## WHAT THE TASK REQUIRES
Your answer must be the records below, repeated exactly, with every picture left out.

(Extracted page text data)
-- -- --
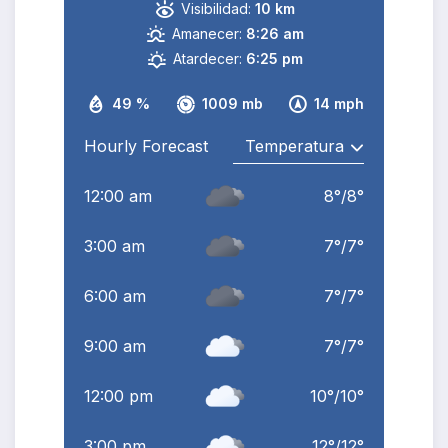
Visibilidad:
10 km
Amanecer:
8:26 am
Atardecer:
6:25 pm
49 %
1009 mb
14 mph
Hourly Forecast
12:00 am
8
°
/
8
°
3:00 am
7
°
/
7
°
6:00 am
7
°
/
7
°
9:00 am
7
°
/
7
°
12:00 pm
10
°
/
10
°
3:00 pm
12
°
/
12
°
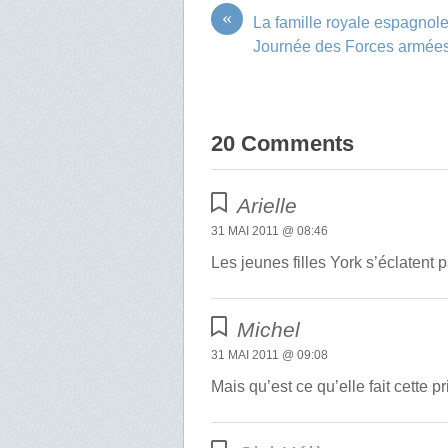
«
La famille royale espagnole
Journée des Forces armée
20 Comments
Arielle
31 MAI 2011 @ 08:46
Les jeunes filles York s’éclatent 
Michel
31 MAI 2011 @ 09:08
Mais qu’est ce qu’elle fait cette 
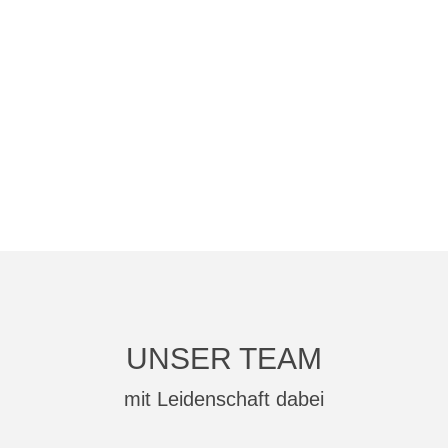
UNSER TEAM
mit Leidenschaft dabei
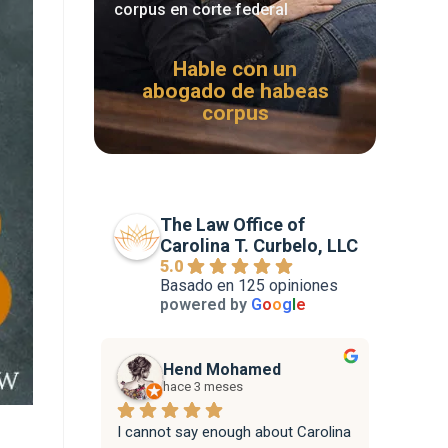
corpus en corte federal
Hable con un
abogado de habeas
corpus
The Law Office of
Carolina T. Curbelo, LLC
5.0
Basado en 125 opiniones
powered by
G
o
o
g
l
e
Hend Mohamed
hace 3 meses
I cannot say enough about Carolina 
Attorne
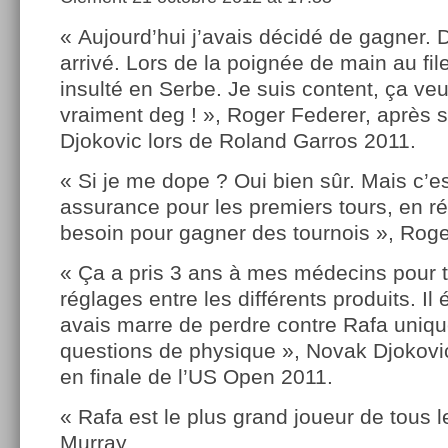
« Aujourd’hui j’avais décidé de gagner. 
arrivé. Lors de la poignée de main au filet
insulté en Serbe. Je suis content, ça veut
vraiment deg ! », Roger Federer, après s
Djokovic lors de Roland Garros 2011.
« Si je me dope ? Oui bien sûr. Mais c’es
assurance pour les premiers tours, en réa
besoin pour gagner des tournois », Rog
« Ça a pris 3 ans à mes médecins pour t
réglages entre les différents produits. Il 
avais marre de perdre contre Rafa uniq
questions de physique », Novak Djokovic
en finale de l’US Open 2011.
« Rafa est le plus grand joueur de tous 
Murray.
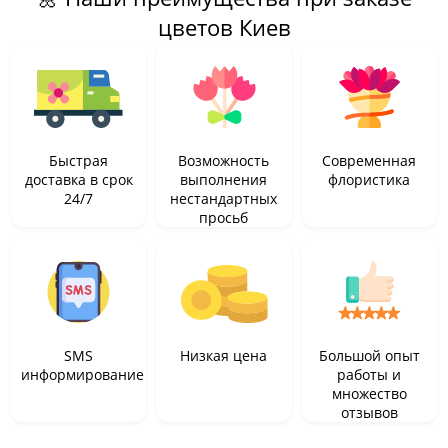
цветов Киев
Быстрая
Возможность
Современная
доставка в срок
выполнения
флористика
24/7
нестандартных
просьб
SMS
Низкая цена
Большой опыт
информирование
работы и
множество
отзывов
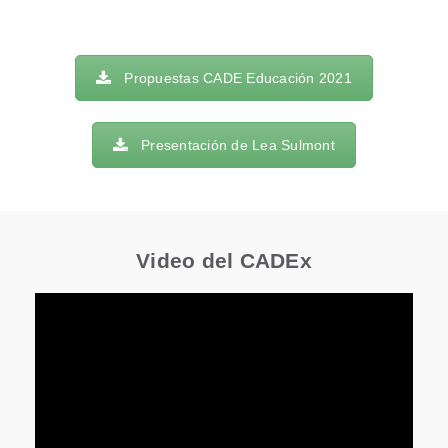
Propuestas CADE Educación 2021
Presentación de Lea Sulmont
Video del CADEx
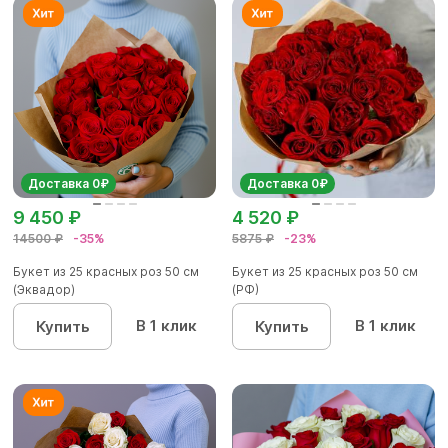
Доставка 0₽
Доставка 0₽
9 450 ₽
4 520 ₽
14500 ₽
-35%
5875 ₽
-23%
Букет из 25 красных роз 50 см
Букет из 25 красных роз 50 см
(Эквадор)
(РФ)
В 1 клик
В 1 клик
Купить
Купить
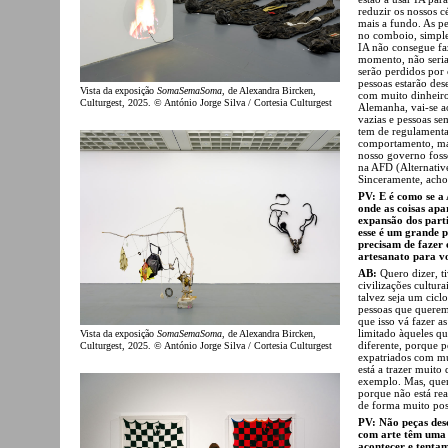
reduzir os nossos c
mais a fundo. As p
no comboio, simple
IA não consegue faz
momento, não seria
serão perdidos por 
pessoas estarão des
Vista da exposição
SomaSemaSoma
, de Alexandra Bircken,
com muito dinheiro
Culturgest, 2025. © António Jorge Silva / Cortesia Culturgest
Alemanha, vai-se ao
vazias e pessoas se
tem de regulamenta
comportamento, mas
nosso governo fosse
na AFD (Alternativ
Sinceramente, acho 
PV: E é como se a
onde as coisas ap
expansão dos parti
esse é um grande p
precisam de fazer 
artesanato para v
AB:
Quero dizer, t
civilizações cultur
talvez seja um cicl
pessoas que querem 
que isso vá fazer a
limitado àqueles q
Vista da exposição
SomaSemaSoma
, de Alexandra Bircken,
diferente, porque 
Culturgest, 2025. © António Jorge Silva / Cortesia Culturgest
expatriados com mu
está a trazer muit
exemplo. Mas, quer
porque não está rea
de forma muito posi
PV: Não peças desc
com arte têm uma 
acontecer e tentam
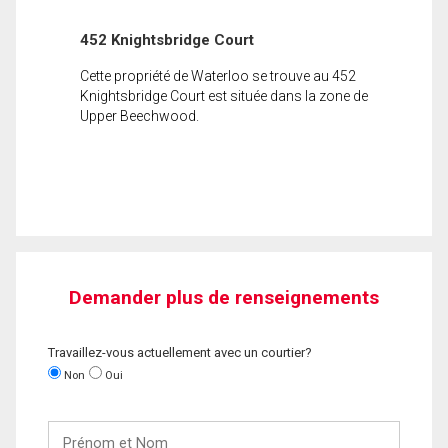
452 Knightsbridge Court
Cette propriété de Waterloo se trouve au 452
Knightsbridge Court est située dans la zone de
Upper Beechwood.
Demander plus de renseignements
Travaillez-vous actuellement avec un courtier?
Non
Oui
Prénom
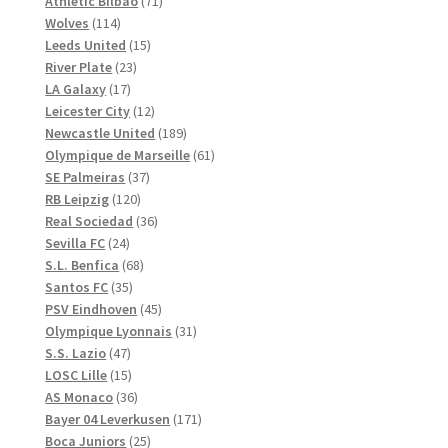
71
produkter
Athletic Bilbao
71
114
produkter
Wolves
114
produkter
15
Leeds United
15
23
produkter
River Plate
23
17
produkter
LA Galaxy
17
produkter
12
Leicester City
12
produkter
189
Newcastle United
189
produkter
61
Olympique de Marseille
61
37
produkter
SE Palmeiras
37
120
produkter
RB Leipzig
120
produkter
36
Real Sociedad
36
24
produkter
Sevilla FC
24
produkter
68
S.L. Benfica
68
35
produkter
Santos FC
35
produkter
45
PSV Eindhoven
45
produkter
31
Olympique Lyonnais
31
47
produkter
S.S. Lazio
47
produkter
15
LOSC Lille
15
produkter
36
AS Monaco
36
produkter
171
Bayer 04 Leverkusen
171
25
produkter
Boca Juniors
25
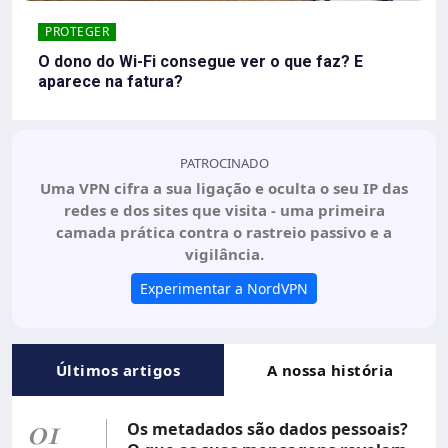
PROTEGER
O dono do Wi-Fi consegue ver o que faz? E
aparece na fatura?
PATROCINADO
Uma VPN cifra a sua ligação e oculta o seu IP das
redes e dos sites que visita - uma primeira
camada prática contra o rastreio passivo e a
vigilância.
Experimentar a NordVPN
Últimos artigos
A nossa história
01
Os metadados são dados pessoais?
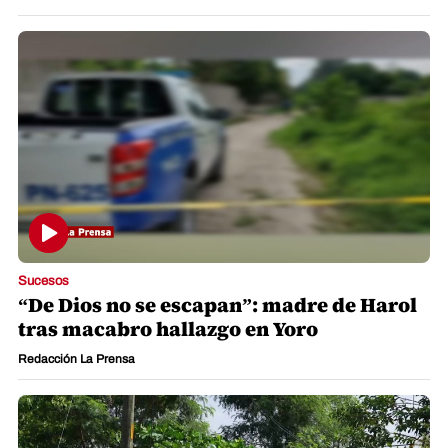
Sucesos
“De Dios no se escapan”: madre de Harol
tras macabro hallazgo en Yoro
Redacción La Prensa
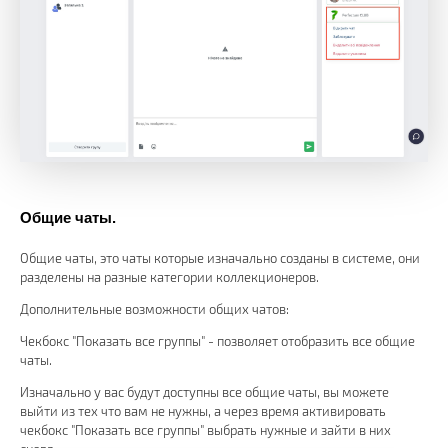
Общие чаты.
Общие чаты, это чаты которые изначально созданы в системе, они
разделены на разные категории коллекционеров.
Дополнительные возможности общих чатов:
Чекбокс "Показать все группы" - позволяет отобразить все общие
чаты.
Изначально у вас будут доступны все общие чаты, вы можете
выйти из тех что вам не нужны, а через время активировать
чекбокс "Показать все группы" выбрать нужные и зайти в них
-- -- --
## RESPONSE BELOW
Visibilidad:
10 km
Amanecer:
8:26 am
Atardecer:
6:25 pm
49 %
1009 mb
14 mph
Hourly Forecast
12:00 am
8
°
/
8
°
3:00 am
7
°
/
7
°
6:00 am
7
°
/
7
°
9:00 am
7
°
/
7
°
12:00 pm
10
°
/
10
°
3:00 pm
12
°
/
12
°
«
La famille royale espagnole
Journée des Forces armée
20 Comments
Arielle
31 MAI 2011 @ 08:46
Les jeunes filles York s’éclatent 
Michel
31 MAI 2011 @ 09:08
Mais qu’est ce qu’elle fait cette 
UNSER TEAM
mit Leidenschaft dabei
corpus en corte federal
Hable con un
abogado de habeas
corpus
The Law Office of
Carolina T. Curbelo, LLC
5.0
Basado en 125 opiniones
powered by
G
o
o
g
l
e
Hend Mohamed
hace 3 meses
I cannot say enough about Carolina 
Attorne
« Aujourd’hui j’avais décidé de gagner. 
arrivé. Lors de la poignée de main au filet
insulté en Serbe. Je suis content, ça veut
vraiment deg ! », Roger Federer, après s
Djokovic lors de Roland Garros 2011.
« Si je me dope ? Oui bien sûr. Mais c’es
assurance pour les premiers tours, en réa
besoin pour gagner des tournois », Rog
« Ça a pris 3 ans à mes médecins pour t
réglages entre les différents produits. Il 
avais marre de perdre contre Rafa uniq
questions de physique », Novak Djokovic
en finale de l’US Open 2011.
« Rafa est le plus grand joueur de tous 
Murray.
цветов Киев
Быстрая
Возможность
Современная
доставка в срок
выполнения
флористика
24/7
нестандартных
просьб
SMS
Низкая цена
Большой опыт
информирование
работы и
множество
отзывов
Propuestas CADE Educación 2021
Presentación de Lea Sulmont
Video del CADEx
Доставка 0₽
Доставка 0₽
9 450 ₽
4 520 ₽
14500 ₽
-35%
5875 ₽
-23%
Букет из 25 красных роз 50 см
Букет из 25 красных роз 50 см
(Эквадор)
(РФ)
В 1 клик
В 1 клик
Купить
Купить
reduzir os nossos c
mais a fundo. As p
no comboio, simple
IA não consegue faz
momento, não seria
serão perdidos por 
pessoas estarão des
Vista da exposição
SomaSemaSoma
, de Alexandra Bircken,
com muito dinheiro
Culturgest, 2025. © António Jorge Silva / Cortesia Culturgest
Alemanha, vai-se ao
vazias e pessoas se
tem de regulamenta
comportamento, mas
nosso governo fosse
na AFD (Alternativ
Sinceramente, acho 
PV: E é como se a
onde as coisas ap
expansão dos parti
esse é um grande p
precisam de fazer 
artesanato para v
AB:
Quero dizer, t
civilizações cultur
talvez seja um cicl
pessoas que querem 
que isso vá fazer a
limitado àqueles q
Vista da exposição
SomaSemaSoma
, de Alexandra Bircken,
diferente, porque 
Culturgest, 2025. © António Jorge Silva / Cortesia Culturgest
expatriados com mu
está a trazer muit
exemplo. Mas, quer
porque não está rea
de forma muito posi
PV: Não peças desc
com arte têm uma 
acontecer e tentam
452 Knightsbridge Court
Cette propriété de Waterloo se trouve au 452
Knightsbridge Court est située dans la zone de
Upper Beechwood.
Demander plus de renseignements
Travaillez-vous actuellement avec un courtier?
Non
Oui
Prénom
71
produkter
Athletic Bilbao
71
114
produkter
Wolves
114
produkter
15
Leeds United
15
23
produkter
River Plate
23
17
produkter
LA Galaxy
17
produkter
12
Leicester City
12
produkter
189
Newcastle United
189
produkter
61
Olympique de Marseille
61
37
produkter
SE Palmeiras
37
120
produkter
RB Leipzig
120
produkter
36
Real Sociedad
36
24
produkter
Sevilla FC
24
produkter
68
S.L. Benfica
68
35
produkter
Santos FC
35
produkter
45
PSV Eindhoven
45
produkter
31
Olympique Lyonnais
31
47
produkter
S.S. Lazio
47
produkter
15
LOSC Lille
15
produkter
36
AS Monaco
36
produkter
171
Bayer 04 Leverkusen
171
25
produkter
Boca Juniors
25
PROTEGER
O dono do Wi-Fi consegue ver o que faz? E
aparece na fatura?
PATROCINADO
Uma VPN cifra a sua ligação e oculta o seu IP das
redes e dos sites que visita - uma primeira
camada prática contra o rastreio passivo e a
vigilância.
Experimentar a NordVPN
Últimos artigos
A nossa história
01
Os metadados são dados pessoais?
Sucesos
“De Dios no se escapan”: madre de Harol
tras macabro hallazgo en Yoro
Redacción La Prensa
Общие чаты.
Общие чаты, это чаты которые изначально созданы в системе, они
разделены на разные категории коллекционеров.
Дополнительные возможности общих чатов:
Чекбокс "Показать все группы" - позволяет отобразить все общие
чаты.
Изначально у вас будут доступны все общие чаты, вы можете
выйти из тех что вам не нужны, а через время активировать
чекбокс "Показать все группы" выбрать нужные и зайти в них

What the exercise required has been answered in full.